Read a summary of RAND’s project proposal.

It’s been just over three years since Sitka was struck by a cluster of three landslides — two of which were relatively harmless, and the third fatal.

Margie Esquiro’s house is just below where the deadly Kramer Avenue slide turned, and eventually came to a stop.

She reflected on the events of August 18, 2015, during a first anniversary commemoration of the slide.

There was a knock on the door and someone yelling, “Mrs. Esquiro, you have to leave!” So I quickly threw some clothes on and tried to call (my husband) Pete, but I couldn’t. And I jumped in the car and went down to where he was. And as I was leaving there were police in the neighborhood. They were next door. I took nothing, and left for a week.

Many people in Sitka remain on edge during heavy rains. One of the town’s elementary schools was identified in geotechnical mapping undertaken after August 18 as being in an area of “moderate” risk for landslides.

“One of the motivations of the project is to ease nerves a little bit by providing a better sense of what the risks are,” said Rob Lempert, a risk analyst with the RAND Corporation, a nonprofit based in Santa Monica, California. His background is in physics and political science. Boiled down, his work now involves understanding how communities make good decisions in the face of uncertainty.

As a co-principal investigator for the grant, he’ll be pulling together a team from RAND, the Sitka Sound Science Center, the US Forest Service, the Sitka Tribe of Alaska, and other partners to approach the problem of landslide risk from a couple of different perspectives. The first is straight up geoscience.

“Using very low-cost networked sensors, which we’re going to deploy in the hillsides so we’ll have a much better indication of soil moisture, and therefore let us do a better job of landslide prediction,” said Lempert. “And then use new image classification technologies to get a better idea of the base landslide risk in the area.”

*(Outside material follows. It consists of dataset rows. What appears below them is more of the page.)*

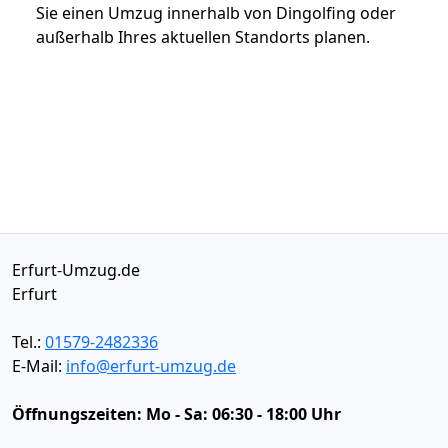
Sie einen Umzug innerhalb von Dingolfing oder
außerhalb Ihres aktuellen Standorts planen.
Erfurt-Umzug.de
Erfurt
Tel.:
01579-2482336
E-Mail:
info@erfurt-umzug.de
Öffnungszeiten:
Mo - Sa: 06:30 - 18:00 Uhr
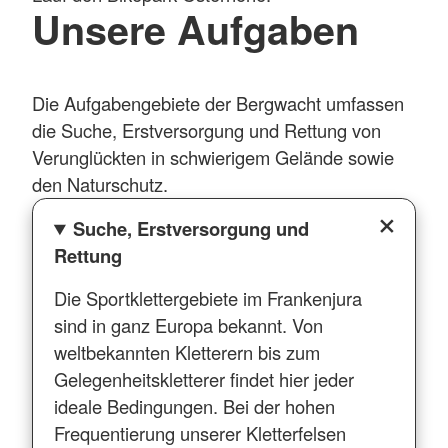
Unsere Aufgaben
Die Aufgabengebiete der Bergwacht umfassen
die Suche, Erstversorgung und Rettung von
Verunglückten in schwierigem Gelände sowie
den Naturschutz.
Suche, Erstversorgung und
Rettung
Die Sportklettergebiete im Frankenjura
sind in ganz Europa bekannt. Von
weltbekannten Kletterern bis zum
Gelegenheitskletterer findet hier jeder
ideale Bedingungen. Bei der hohen
Frequentierung unserer Kletterfelsen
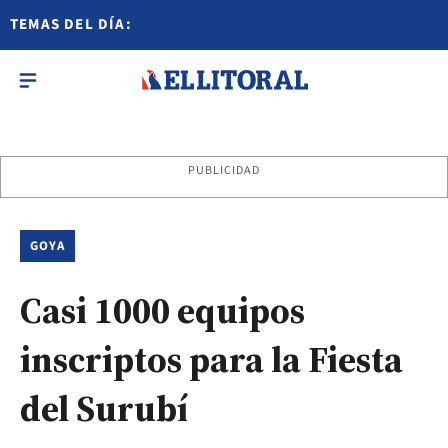
TEMAS DEL DÍA:
PUBLICIDAD
GOYA
Casi 1000 equipos
inscriptos para la Fiesta
del Surubí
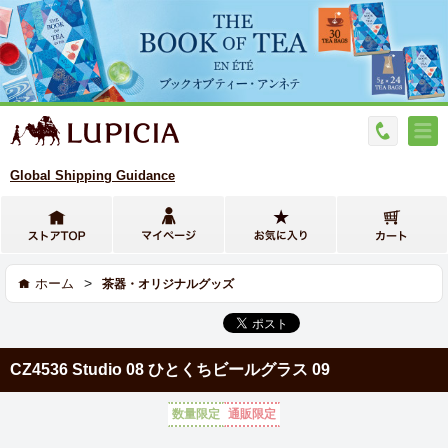
Global Shipping Guidance
>
ホーム
茶器・オリジナルグッズ
CZ4536 Studio 08 ひとくちビールグラス 09
数量限定
通販限定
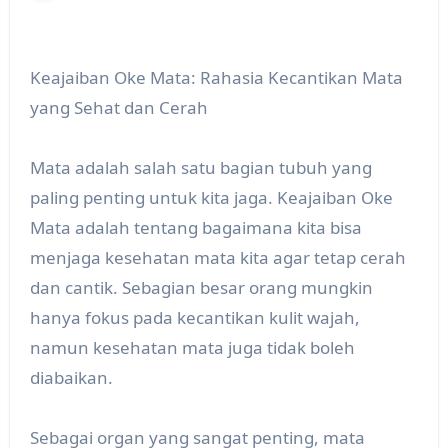
Keajaiban Oke Mata: Rahasia Kecantikan Mata
yang Sehat dan Cerah
Mata adalah salah satu bagian tubuh yang
paling penting untuk kita jaga. Keajaiban Oke
Mata adalah tentang bagaimana kita bisa
menjaga kesehatan mata kita agar tetap cerah
dan cantik. Sebagian besar orang mungkin
hanya fokus pada kecantikan kulit wajah,
namun kesehatan mata juga tidak boleh
diabaikan.
Sebagai organ yang sangat penting, mata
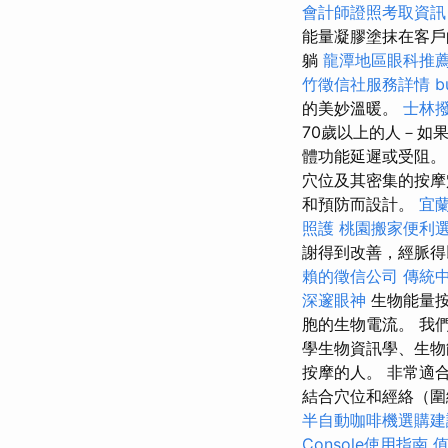
會計師證照考取資訊
能量凝膠塗抹在客戶
躺
龍潭地區眼科推
竹徵信社服務詳情
b
的美妙溫暖。
士林
70歲以上的人－如果
體功能延遲或受阻。
穴位及其密集的按摩穴
和預防而設計。
宜
照護
桃園搬家便利
謝得到改善，經脈得
賴的徵信公司
傳統
深邃眼神
生物能量
胞的生物電流。 我
學生物資訊學、生物
按摩的人。 非常適
結合穴位和經絡（圍
半自動咖啡機選購建
Console使用指南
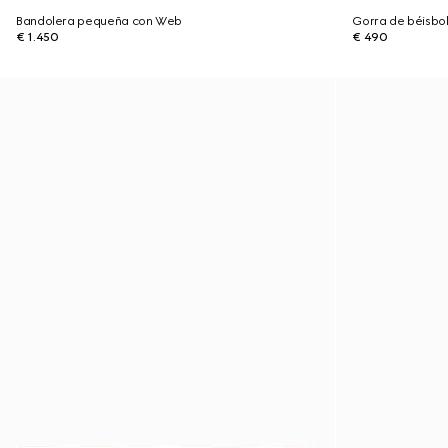
Bandolera pequeña con Web
Gorra de béisbo
€ 1.450
€ 490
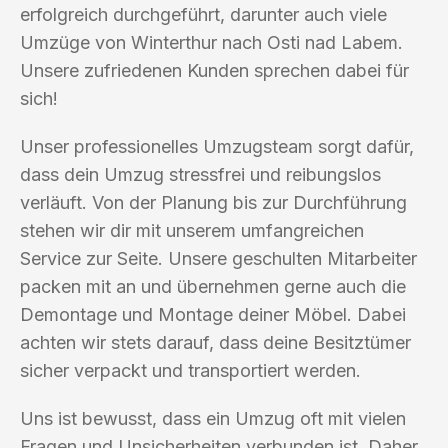
erfolgreich durchgeführt, darunter auch viele
Umzüge von Winterthur nach Osti nad Labem.
Unsere zufriedenen Kunden sprechen dabei für
sich!
Unser professionelles Umzugsteam sorgt dafür,
dass dein Umzug stressfrei und reibungslos
verläuft. Von der Planung bis zur Durchführung
stehen wir dir mit unserem umfangreichen
Service zur Seite. Unsere geschulten Mitarbeiter
packen mit an und übernehmen gerne auch die
Demontage und Montage deiner Möbel. Dabei
achten wir stets darauf, dass deine Besitztümer
sicher verpackt und transportiert werden.
Uns ist bewusst, dass ein Umzug oft mit vielen
Fragen und Unsicherheiten verbunden ist. Daher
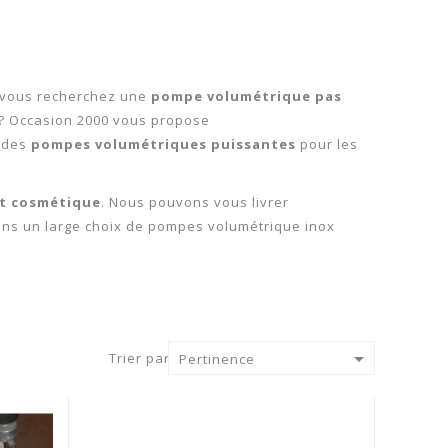
t vous recherchez une
pompe volumétrique pas
 ? Occasion 2000 vous propose
,
des
pompes volumétriques puissantes
pour les
et cosmétique
. Nous pouvons vous livrer
sons un large choix de pompes volumétrique inox

Trier par :
Pertinence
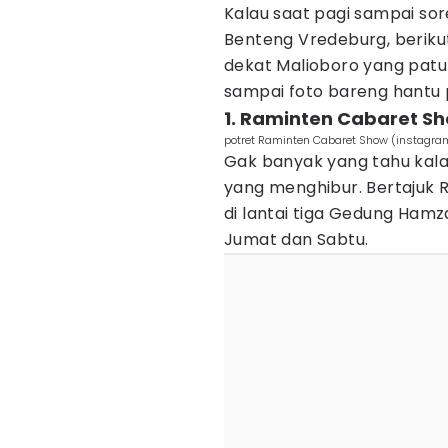
Kalau saat pagi sampai sor
Benteng Vredeburg, beriku
dekat Malioboro yang patu
sampai foto bareng hantu p
1. Raminten Cabaret S
potret Raminten Cabaret Show (instagr
Gak banyak yang tahu kala
yang menghibur. Bertajuk R
di lantai tiga Gedung Hamza
Jumat dan Sabtu.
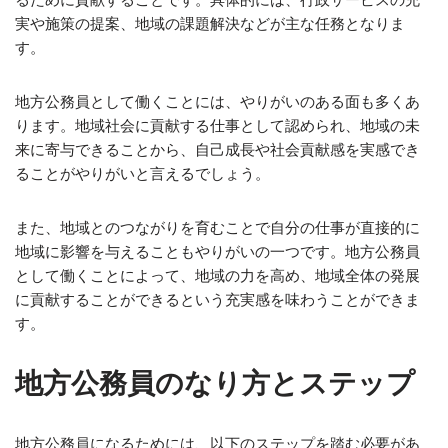
実や施策の提案、地域の課題解決などが主な任務となりま
す。
地方公務員として働くことには、やりがいのある面も多くあ
ります。地域社会に貢献する仕事として認められ、地域の未
来に寄与できることから、自己成長や社会貢献感を実感でき
ることがやりがいと言えるでしょう。
また、地域とのつながりを育むことで自分の仕事が直接的に
地域に影響を与えることもやりがいの一つです。地方公務員
として働くことによって、地域の力を高め、地域全体の発展
に貢献することができるという充実感を味わうことができま
す。
地方公務員のなり方とステップ
地方公務員になるためには、以下のステップを踏む必要があ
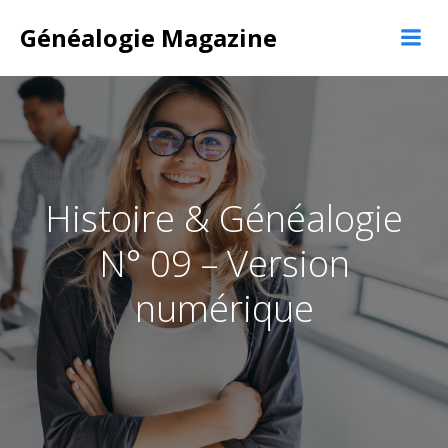
Aller
au
Généalogie Magazine
contenu
Histoire & Généalogie
N° 09 – Version
numérique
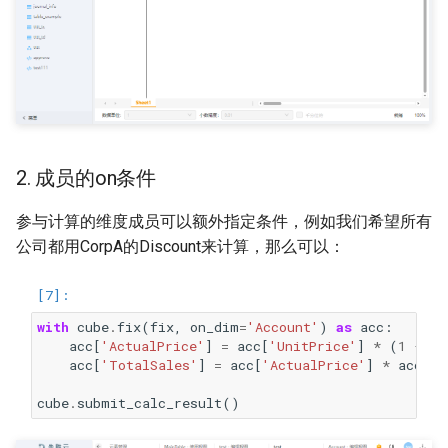
2. 成员的on条件
参与计算的维度成员可以额外指定条件，例如我们希望所有
公司都用CorpA的Discount来计算，那么可以：
with
cube
.
fix
(
fix
,
on_dim
=
'Account'
)
as
acc
:
acc
[
'ActualPrice'
]
=
acc
[
'UnitPrice'
]
*
(
1
-
ac
acc
[
'TotalSales'
]
=
acc
[
'ActualPrice'
]
*
acc
[
'S
cube
.
submit_calc_result
()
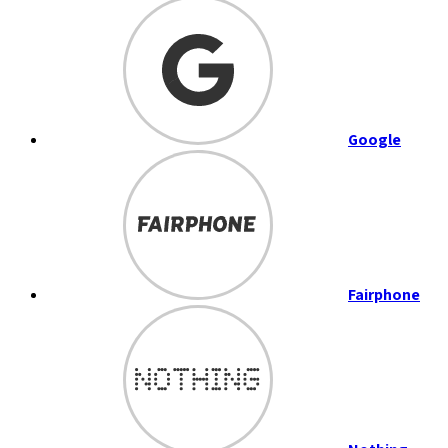
Google
Fairphone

“One of the things we heard during community meetings: Maybe we don’t want to know, because we have all these other ideas of what that could bring. Does it bring more expensive insurance or home prices? I think that’s one of the things we’ll want to explore from the social science side: What is people’s appetite to fully understand the risks?” — RAND analyst Katie Whipkey

Lempert says the team will incorporate information from a Forest Service database of historic landslides, and an alpine weather station, into the risk model.

And then there’s a social science component. Lempert says landslide prediction will always be imperfect. Part of the work under the grant is to determine what type of warning will best communicate risk to Sitkans, but not numb them with false alarms.

“Where do people want the balance between too little warning and too much,” said Lempert. “And then trying to understand the social networks in Sitka, to better understand how warning can most effectively be relayed.”

Lempert has already been to Sitka. He and a RAND colleague, policy analyst Katie Whipkey, traveled here under a planning grant in 2017 to speak to community leaders and potential partners, and to refine the full proposal.

Prior to her work with RAND, Whipkey served as an Americorps volunteer at Mt. Edgecumbe High School. She understands Sitka, and the layers of complexity in moving forward with this research.

“One of the things that makes this interesting is that from the planning grant, and having the community meetings that we were having,” said Whipkey, “is that we heard from a lot of people: Maybe we don’t want to know, because we have all these other ideas of what that could bring. Does it bring more expensive insurance or home prices? I think that’s one of the things we’ll want to explore from the social science side: What is people’s appetite to fully understand the risks?”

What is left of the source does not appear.